(Beginning of Source material)
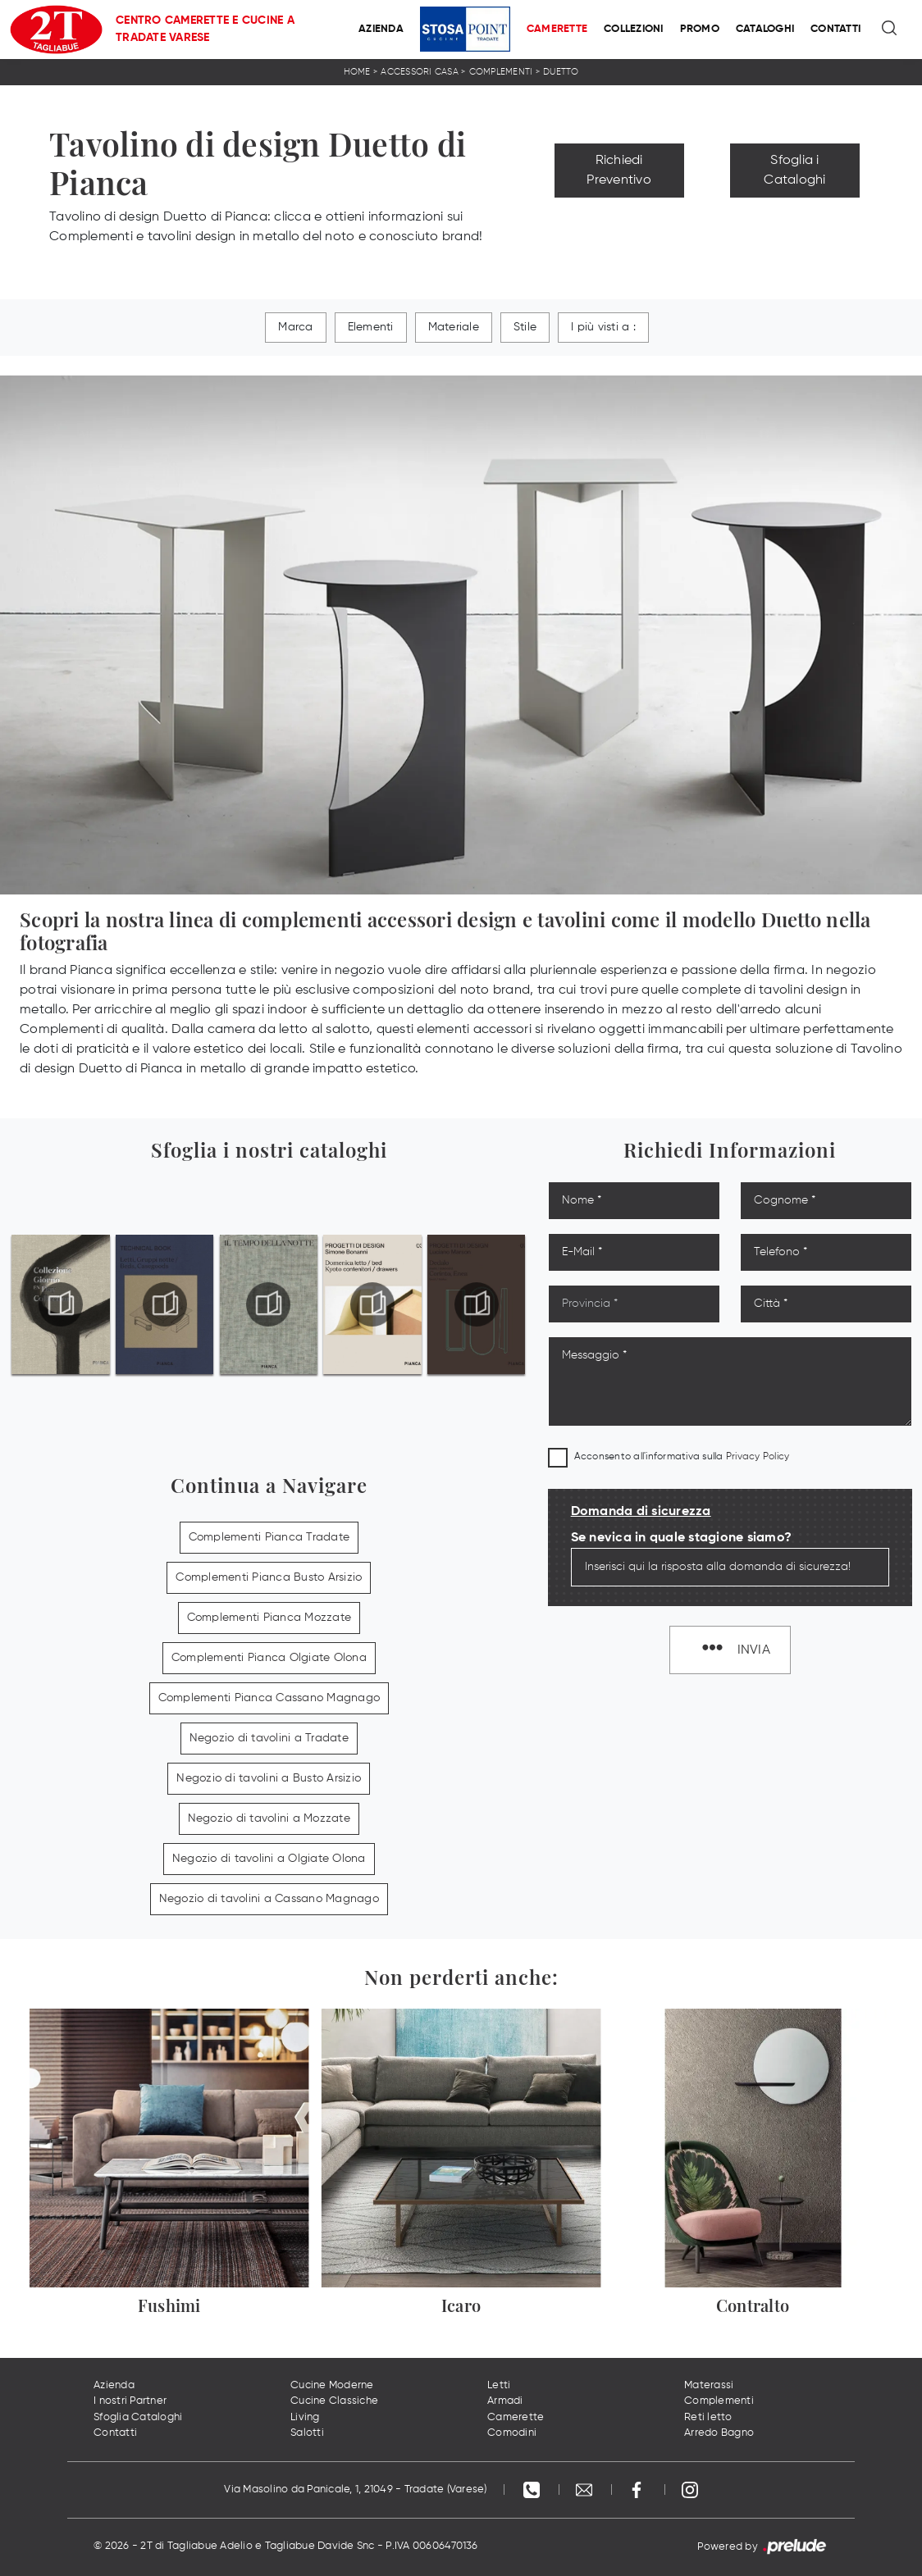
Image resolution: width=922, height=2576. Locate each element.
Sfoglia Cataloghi (138, 2417)
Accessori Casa (420, 71)
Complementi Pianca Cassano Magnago (269, 1698)
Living (305, 2417)
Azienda (381, 29)
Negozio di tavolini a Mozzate (269, 1818)
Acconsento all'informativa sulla (682, 1457)
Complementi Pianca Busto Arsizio (269, 1577)
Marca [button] (295, 327)
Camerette (557, 29)
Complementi (501, 71)
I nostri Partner (130, 2401)
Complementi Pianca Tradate (269, 1537)
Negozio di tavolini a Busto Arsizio (268, 1778)
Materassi (708, 2385)
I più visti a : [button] (603, 327)
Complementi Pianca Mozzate (269, 1617)
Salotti (307, 2433)
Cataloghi (765, 29)
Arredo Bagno (719, 2433)
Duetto (561, 71)
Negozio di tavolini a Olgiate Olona (269, 1858)
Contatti (835, 29)
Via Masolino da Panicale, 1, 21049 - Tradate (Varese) (355, 2489)
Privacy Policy (758, 1457)
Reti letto (708, 2417)
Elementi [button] (371, 327)
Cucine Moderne (332, 2385)
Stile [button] (524, 327)
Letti (498, 2385)
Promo (699, 29)
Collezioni (634, 29)
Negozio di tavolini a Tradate (269, 1738)
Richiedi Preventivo (619, 170)
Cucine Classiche (334, 2401)
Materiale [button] (453, 327)
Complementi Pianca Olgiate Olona (269, 1657)
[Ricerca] (890, 29)
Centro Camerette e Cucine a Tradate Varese (205, 29)
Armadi (505, 2401)
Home (357, 71)
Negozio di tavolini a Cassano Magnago (269, 1899)
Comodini (511, 2433)
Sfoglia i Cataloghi (794, 170)
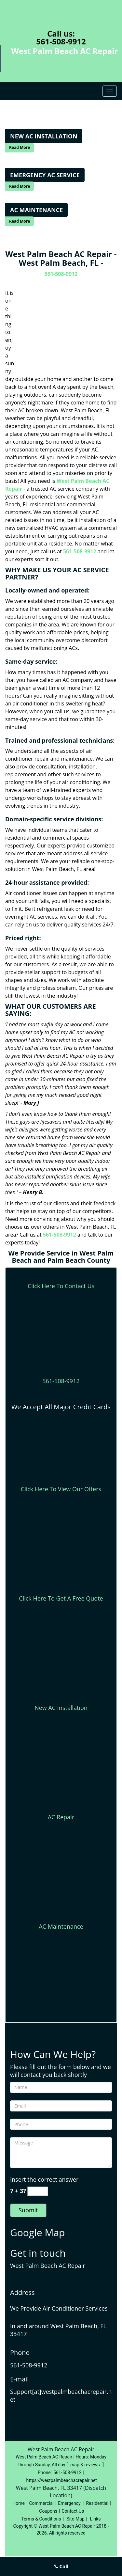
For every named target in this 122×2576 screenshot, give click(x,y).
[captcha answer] (37, 2191)
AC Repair (61, 1817)
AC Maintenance (61, 1926)
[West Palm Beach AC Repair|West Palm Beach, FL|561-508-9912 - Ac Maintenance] (36, 210)
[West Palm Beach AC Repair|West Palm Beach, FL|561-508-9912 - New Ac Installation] (43, 136)
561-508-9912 (61, 41)
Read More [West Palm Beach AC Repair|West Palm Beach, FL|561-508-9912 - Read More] (19, 147)
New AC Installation (61, 1708)
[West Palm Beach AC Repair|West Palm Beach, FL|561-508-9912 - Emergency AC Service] (45, 175)
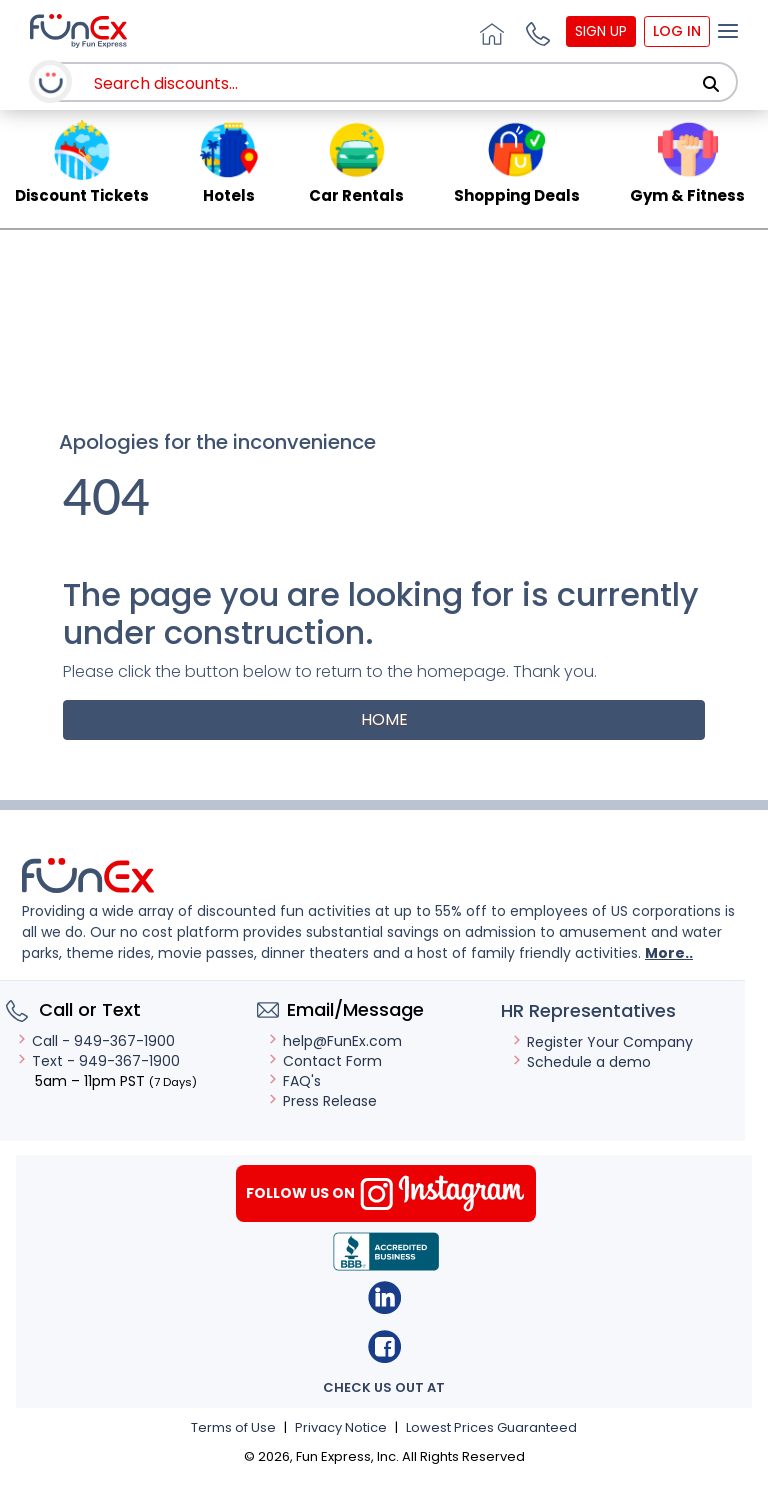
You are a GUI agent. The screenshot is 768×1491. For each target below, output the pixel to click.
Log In (677, 31)
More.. (669, 953)
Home (384, 719)
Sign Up (601, 31)
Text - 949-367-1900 (98, 1061)
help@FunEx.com (334, 1041)
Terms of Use (233, 1427)
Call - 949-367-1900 (95, 1041)
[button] (535, 31)
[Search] (711, 84)
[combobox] (399, 83)
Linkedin (384, 1297)
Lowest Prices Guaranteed (491, 1427)
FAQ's (294, 1081)
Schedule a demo (581, 1062)
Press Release (322, 1101)
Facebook (384, 1346)
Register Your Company (602, 1042)
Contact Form (324, 1061)
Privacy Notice (341, 1427)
(End of Source material)
What needs to be done: Print only the lines from the one with "More.. (669, 953)" to the end of the records, both included.

Output for this task:
More.. (669, 953)
Home (384, 719)
Sign Up (601, 31)
Text - 949-367-1900 (98, 1061)
help@FunEx.com (334, 1041)
Terms of Use (233, 1427)
Call - 949-367-1900 (95, 1041)
[button] (535, 31)
[Search] (711, 84)
[combobox] (399, 83)
Linkedin (384, 1297)
Lowest Prices Guaranteed (491, 1427)
FAQ's (294, 1081)
Schedule a demo (581, 1062)
Press Release (322, 1101)
Facebook (384, 1346)
Register Your Company (602, 1042)
Contact Form (324, 1061)
Privacy Notice (341, 1427)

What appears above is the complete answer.